Cyclone Chido struck the islands of Mayotte with 200kmph winds, damaging a hospital, housing and government buildings, but the French interior ministry warned it will be “difficult to account for all the victims” and they could not yet determine a complete death toll.
The number killed may reach a “thousand, even several thousands”, prefect Francois-Xavier Bieuville told local news channel Mayotte La 1ere, after what forecaster Meteo-France said was the strongest storm to hit the archipelago in more than 90 years.
French interior minister Bruno Retailleau arrived in Mamoudzou, the capital of Mayotte, on Monday morning. He told French media it would take “days and days” to establish the true scale of the impact of the cyclone.
The French military has begun rushing medical personnel and emergency workers to the island, airlifting people and supplies from Reunion island – another French overseas territory on the other side of Madagascar.

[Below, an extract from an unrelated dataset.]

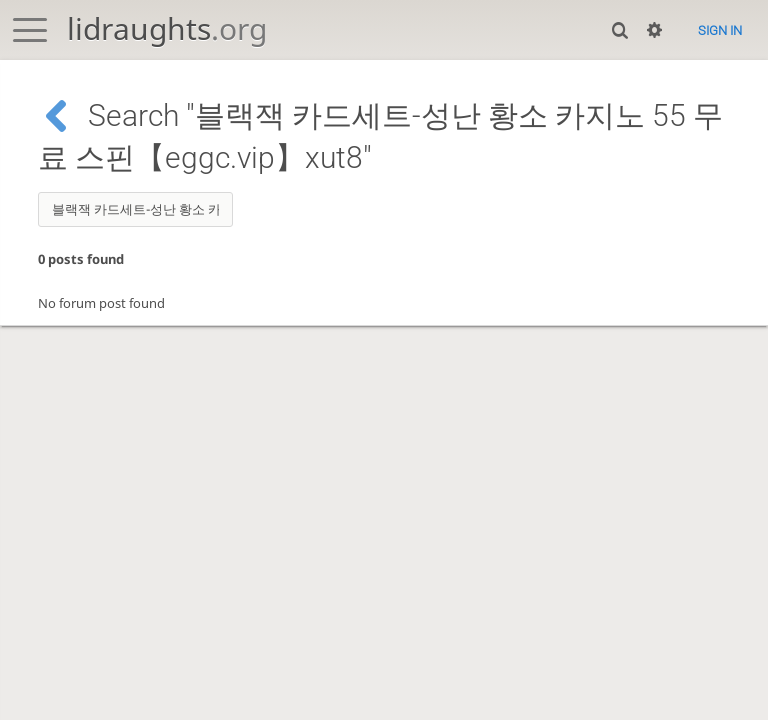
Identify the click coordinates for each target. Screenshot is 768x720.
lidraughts (167, 28)
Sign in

French authorities said more than 800 more personnel were expected to arrive in the coming days as rescuers comb through the devastation caused by Chido when it hit the densely populated archipelago of around 300,000 people on Saturday.
Mr Bieuville said the island’s poorer slum neighbourhoods, consisting of metal shacks and other informal structures, had been hit particularly badly by the cyclone.
Elsewhere entire neighbourhoods of houses have been flattened, and the electricity supply to the island has largely been knocked out.
The main airport has suffered significant damage, including its airport control tower. It means only military aircraft can fly into the island, further complicating disaster response efforts.
French president Emmanuel Macron said: “My thoughts are with our compatriots in Mayotte, who have gone through the most horrific few hours, and who have, for some, lost everything, lost their lives.”